O przejściu Wilka do Wolności partia poinformowała na specjalnie zwołanym w Sejmie briefingu prasowym. Oprócz posła uczestniczyli w nim m.in. prezes Janusz Korwin-Mikke i Konrad Berkowicz, kandydat Wolności na prezydenta Krakowa.
- Ci, którzy śledzą moją aktywność jako posła od ponad dwóch lat wiedzą dobrze, że moim takim podstawowym celem, moją największą ambicją jest to, aby zbierać i jednoczyć środowiska wolnościowe. Odbyłem setki spotkań, rozmów, podróży po kraju i wszędzie słyszę dokładnie to samo, tzn. wielką potrzebę tego, wielką wolę, presję na nas wszystkich, aby - jak to się mówi - pozbierać siły, połączyć się znowu do wspólnego działania - mówił w czasie konferencji Wilk.

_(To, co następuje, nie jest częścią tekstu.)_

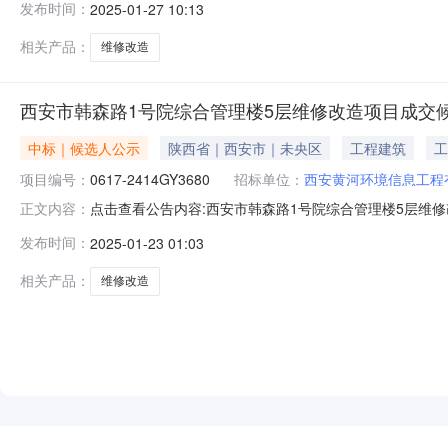
发布时间：
2025-01-27 10:13
为西安黄河环境信息工程有限公司市场发展部。四、联系方
相关产品：
维修改造
西安市韩森路1号院综合管理楼5层维修改造项目成交
中标｜候选人公示
陕西省｜西安市｜未央区
工程建筑
工
项目编号：
0617-2414GY3680
招标单位：
西安黄河环境信息工程
点击查看公告内容:西安市韩森路1号院综合管理楼5层维修
正文内容：
2414GY3680）公示结束时间：2025年01月26日
发布时间：
2025-01-23 01:03
燚建设工程有限公司，投标报价：115.136831万元，质
相关产品：
维修改造
NEW
HOT
5折起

Jego zdaniem "środowisko wolnościowe jest w chwili obecnej najsilniejsze w historii całej III RP". - Ma posłów, ma europosłów, ma struktury, ma bardzo dużo imprez, spotkań i brakuje tylko tutaj tego jednego elementu - woli, aby rzeczywiście uderzyć razem, pójść razem - wyliczał.
- Ja nigdy nie miałem problemu z tym, żeby rozmawiać ze wszystkimi i zawsze byłem osobą zgodną, i dzisiaj wypuszczam taki sygnał do wszystkich, którzy chcą się połączyć znowu według koncepcji wolnościowych, aby teraz właśnie ten wybrali, jako ten, w którym należy wykonać kolejne kroki. I państwo będą świadkami takich kolejnych kroków w następnych dniach, które będą pokazywały, jak środowisko wolnościowe się wzmacnia, jednoczy, jak się konsoliduje - zapowiedział poseł.
Partię Polska Razem Jarosława Gowina, która w ostatnim czasie wzmocniła się o dwie posłanki z Koła Republikanów, nazwał "partią socjalistycznej, nie mającą nic wspólnego z ideami wolnościowymi". - My właśnie pokazujemy, że kierunek powinien być zupełnie odwrotny - dodał.